In order to solve this problem, it is known to use a hydropneumatic accumulator configured along a branch line of a cooling loop of the mold. However, the use of hydropneumatic accumulators is problematic due to their overall size. Furthermore, in order to effectively reduce pressure pulses that interfere with the flow of the cooling fluid, the hydropneumatic accumulator must be designed for a particular frequency range and set at a defined pressure level such that when the cooling fluid is pressurized For example, it is not possible to operate properly when the discharge of the mold changes as a function of its flow rate.

There is a need to provide a means for supporting and oscillating a continuous mold in a continuous casting apparatus that overcomes the above disadvantages and is an object of the present invention.

One idea of the solution of the present invention below is through at least one of the T-shaped connecting tubes in the passage formed in the movable assembly of each support member by at least one of the supply tubes connecting the cooling fluids Feeding the cooling fluid horizontally, the supply tubes having a substantially upright orientation, the T-shaped connecting tubes having a first horizontal conduit connected to the movable assembly, and a second upright blind tube coupled to the stationary assembly And a third upright through conduit coaxial with the second conduit and connected to the supply tube. Due to this solution, the flow of the cooling fluid supplied by the supply pipe passes horizontally into or out of the movable component through the first conduit, and simultaneously flows upright The hydraulic pressure, in particular the hydrostatic pressure, is directed against the stationary component at the blind end of the second conduit.

Therefore, it is possible to guide the upright hydraulic pressure generated under pressure by the flow of the cooling fluid, that is, the force directed toward the mold on the stationary component of each support member, thus maintaining the mold There is no such hydraulic pressure, and the hydraulic pressure tends to lift the mold during operation of the continuous casting apparatus and allows the servo mechanism that causes the mold to oscillate to operate under optimal conditions.

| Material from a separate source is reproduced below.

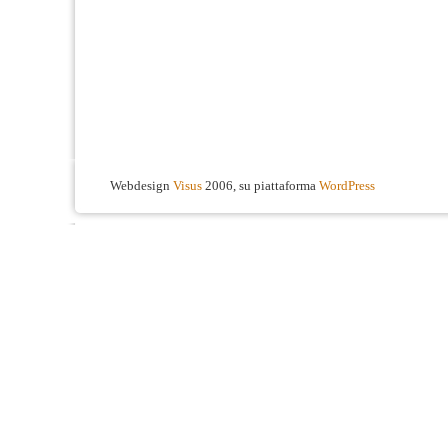
Webdesign
Visus
2006, su piattaforma
WordPress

Limitations to the support and oscillating device hydraulic damper are also contemplated by the following invention, which is designed to minimize pressure fluctuations caused by oscillation of the mold and its support. In particular, the hydraulic dampers are mounted in alignment with the tubes supplying the cooling fluid and are disposed upstream or downstream of each of the support and oscillating devices, i.e., upstream or downstream of the cooling loop of the mold. Thus, a first-class type is advantageously achieved in the cooling loop of the mold, which is characterized by a quasi-static pressure condition suitable for maximizing the heat exchange efficiency.

The hydraulic dampers may advantageously be associated with the T-shaped connecting tubes that supply the passage formed in the support of the oscillating device and are thus constrained to the movable and fixed type Both of the components, which allow for the cooperative combination of the configurations of the connecting tubes, are intended to direct the upright hydraulic pressure that will lift the mold towards the stationary assembly, with pressure fluctuations in the supply line adapted to attenuate the cooling fluid. mechanism.

The assembly is also simple and inexpensive, and does not require complicated modifications of the support of the conventional support and oscillating device, nor does it need to be limited to a pedestal. Limited to the benefit of the cost of the equipment.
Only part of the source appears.